La deportazione è l’arma privilegiata, perché permette di uccidere o di far morire indirettamente una gran quantità di nemici presunti, impossessandosi di beni e villaggi e lasciando spesso alla popolazione locale il compito di intervenire contro le minoranze (ma queste minoranze, in Russia, sono oltre sette milioni di persone che saranno rimosse dalle loro case nel corso della guerra e saranno vittime della violenza militare dell’esercito zarista e a volte anche di quello nemico). Lo stupro di massa nei confronti delle donne — e spesso delle bambine — dei villaggi occupati fu una costante che anticipò e accompagnò le distruzioni e le deportazioni. Ciò avvenne in particolare, e con decine di migliaia di casi, nel corso della deportazione degli armeni, dell’espulsione degli ebrei dalle regioni occidentali della Russia, dell’invasione della Galizia, dell’occupazione austro-ungarica e bulgara della Serbia.
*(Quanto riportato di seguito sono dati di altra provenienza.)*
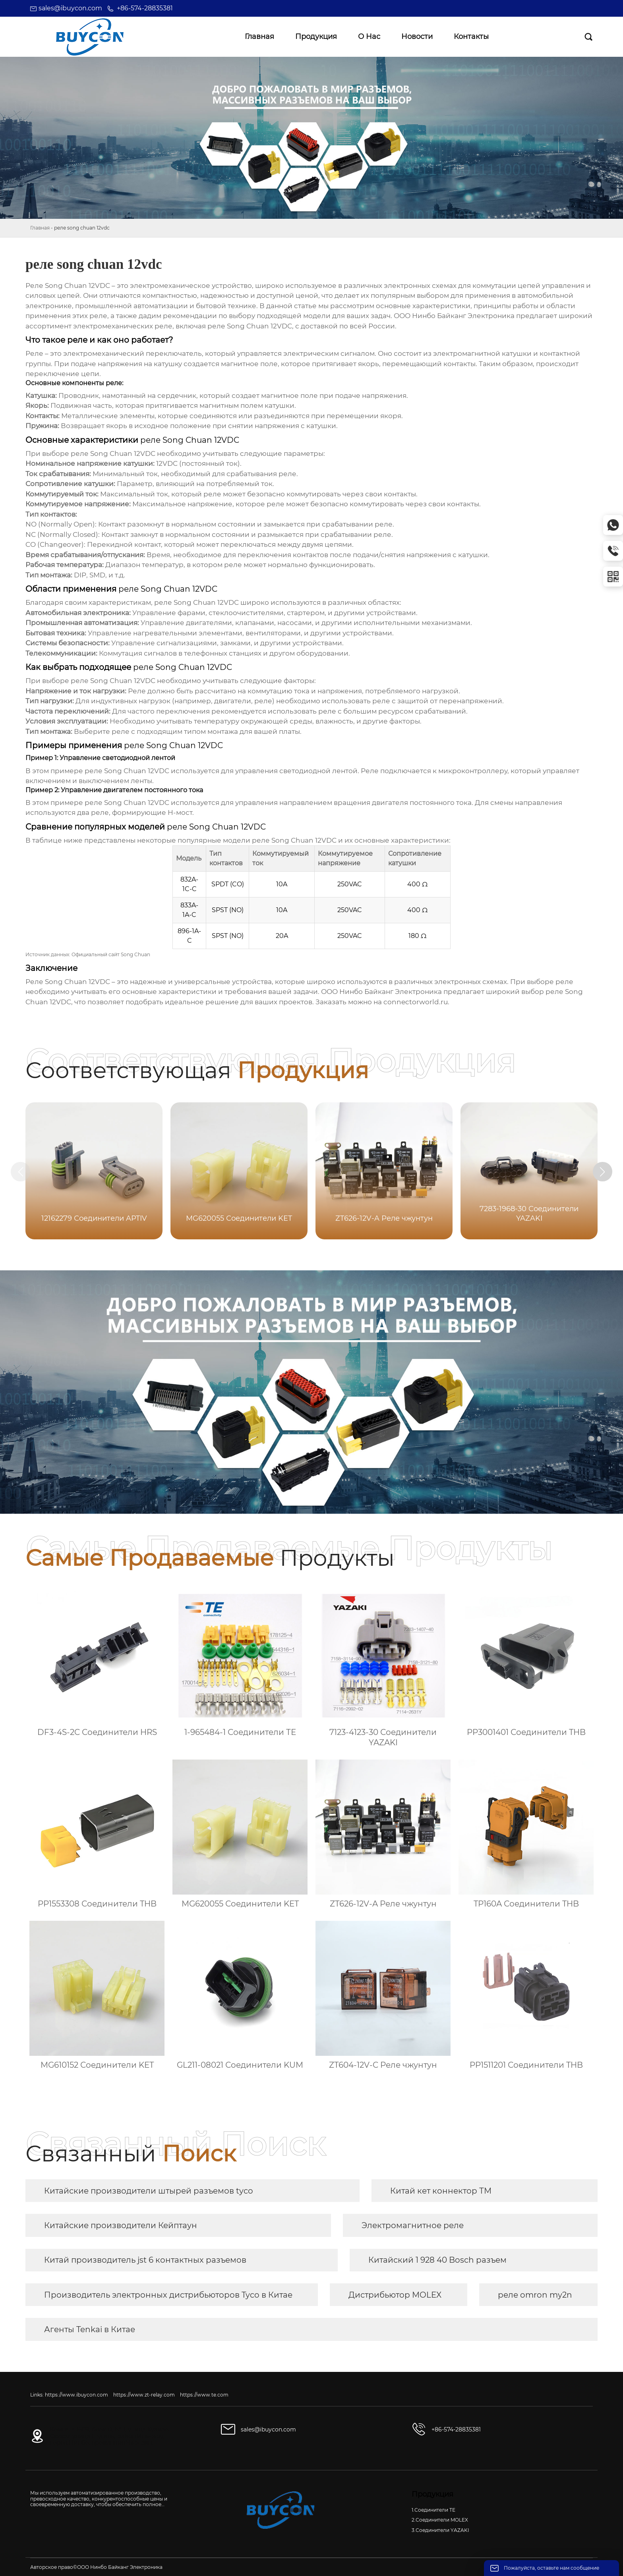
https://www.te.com (204, 2395)
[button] (606, 1172)
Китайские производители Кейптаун (120, 2225)
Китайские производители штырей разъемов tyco (148, 2191)
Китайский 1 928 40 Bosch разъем (437, 2260)
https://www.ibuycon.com (76, 2395)
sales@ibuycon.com (70, 8)
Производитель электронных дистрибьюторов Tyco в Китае (168, 2295)
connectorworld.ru (415, 1002)
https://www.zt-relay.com (144, 2395)
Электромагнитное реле (413, 2225)
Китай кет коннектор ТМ (440, 2191)
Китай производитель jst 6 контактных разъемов (145, 2260)
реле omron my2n (535, 2295)
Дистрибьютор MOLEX (394, 2295)
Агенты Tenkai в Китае (89, 2329)
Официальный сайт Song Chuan (111, 954)
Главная (40, 228)
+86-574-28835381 (145, 8)
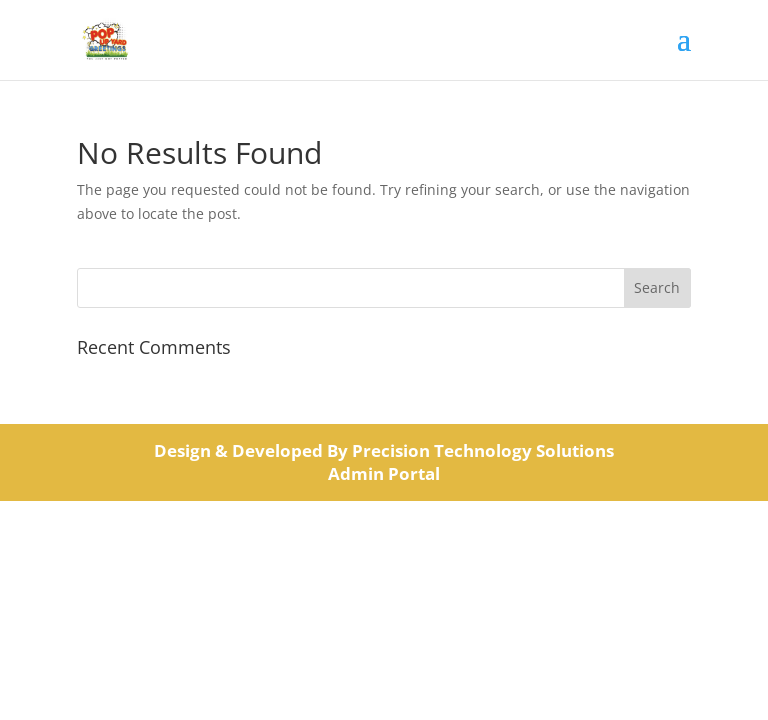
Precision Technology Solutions (483, 450)
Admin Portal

Autorizzati e incoraggiati dalle gerarchie militari, gli stupri di massa si rivelarono strumenti del genocidio e della snazionalizzazione. Quelli commessi sul fronte orientale e balcanico — di gran lunga la maggioranza — passarono però quasi inosservati, mentre fu alle centinaia compiuti da parte tedesca in Belgio e Francia che si diede particolare attenzione, anche se prevalentemente da parte di organizzazioni femminili. La commissione che nel marzo 1919 consegna il suo rapporto sulle violazioni delle «leggi di guerra» e sui crimini «contro l’umanità e la civiltà» (come le grandi potenze avevano dichiarato nel maggio 1915, avvertendo la Turchia che tutto il suo governo sarebbe stato ritenuto colpevole dei massacri degli armeni da poco iniziati) indica come responsabilità principali delle armate tedesche, austriache e ottomane, i massacri e il terrorismo sistematico, la messa a morte degli ostaggi, la tortura di civili, la deliberata riduzione alla fame, lo stupro, il sequestro di ragazze e donne per la prostituzione forzata, la deportazione, le condizioni inumane dell’internamento, il lavoro forzato dei civili nel corso di operazioni militari. Di alcuni di questi delitti si erano resi responsabili anche le potenze vincitrici. Ma il disaccordo politico (e soprattutto l’opposizione americana alla definizione stessa di crimini contro l’umanità e all’instaurazione di un tribunale internazionale) impedì che perfino per le nazioni sconfitte scattasse la risposta di una giustizia internazionale che pure sembrava avere individuato ciò che era accaduto.